**Task directions:** Reproduce the line containing "verwendeten Chemikalien. Diese" in the listing below, then every later line up to the end, precisely as written.
#####
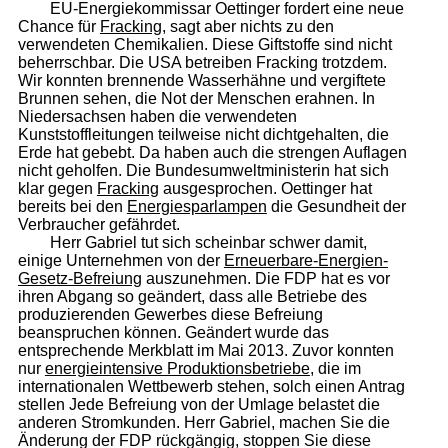
EU-Energiekommissar Oettinger fordert eine neue
Chance für
Fracking
, sagt aber nichts zu den
verwendeten Chemikalien. Diese Giftstoffe sind nicht
beherrschbar. Die USA betreiben Fracking trotzdem.
Wir konnten brennende Wasserhähne und vergiftete
Brunnen sehen, die Not der Menschen erahnen. In
Niedersachsen haben die verwendeten
Kunststoffleitungen teilweise nicht dichtgehalten, die
Erde hat gebebt. Da haben auch die strengen Auflagen
nicht geholfen. Die Bundesumweltministerin hat sich
klar gegen
Fracking
ausgesprochen. Oettinger hat
bereits bei den
Energiesparlampen
die Gesundheit der
Verbraucher gefährdet.
Herr Gabriel tut sich scheinbar schwer damit,
einige Unternehmen von der
Er­neu­er­bare-Energien-
Gesetz-Befreiung
auszunehmen. Die FDP hat es vor
ihren Abgang so geändert, dass alle Betriebe des
produzierenden Gewerbes diese Befreiung
beanspruchen können. Geändert wurde das
entsprechende Merkblatt im Mai 2013. Zuvor konnten
nur
energieintensive Produktionsbetriebe
, die im
internationalen Wettbewerb stehen, solch einen Antrag
stellen Jede Befreiung von der Umlage belastet die
anderen Stromkunden. Herr Gabriel, machen Sie die
Änderung der FDP rückgängig, stoppen Sie diese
#####
**Response:**
verwendeten Chemikalien. Diese Giftstoffe sind nicht
beherrschbar. Die USA betreiben Fracking trotzdem.
Wir konnten brennende Wasserhähne und vergiftete
Brunnen sehen, die Not der Menschen erahnen. In
Niedersachsen haben die verwendeten
Kunststoffleitungen teilweise nicht dichtgehalten, die
Erde hat gebebt. Da haben auch die strengen Auflagen
nicht geholfen. Die Bundesumweltministerin hat sich
klar gegen
Fracking
ausgesprochen. Oettinger hat
bereits bei den
Energiesparlampen
die Gesundheit der
Verbraucher gefährdet.
Herr Gabriel tut sich scheinbar schwer damit,
einige Unternehmen von der
Er­neu­er­bare-Energien-
Gesetz-Befreiung
auszunehmen. Die FDP hat es vor
ihren Abgang so geändert, dass alle Betriebe des
produzierenden Gewerbes diese Befreiung
beanspruchen können. Geändert wurde das
entsprechende Merkblatt im Mai 2013. Zuvor konnten
nur
energieintensive Produktionsbetriebe
, die im
internationalen Wettbewerb stehen, solch einen Antrag
stellen Jede Befreiung von der Umlage belastet die
anderen Stromkunden. Herr Gabriel, machen Sie die
Änderung der FDP rückgängig, stoppen Sie diese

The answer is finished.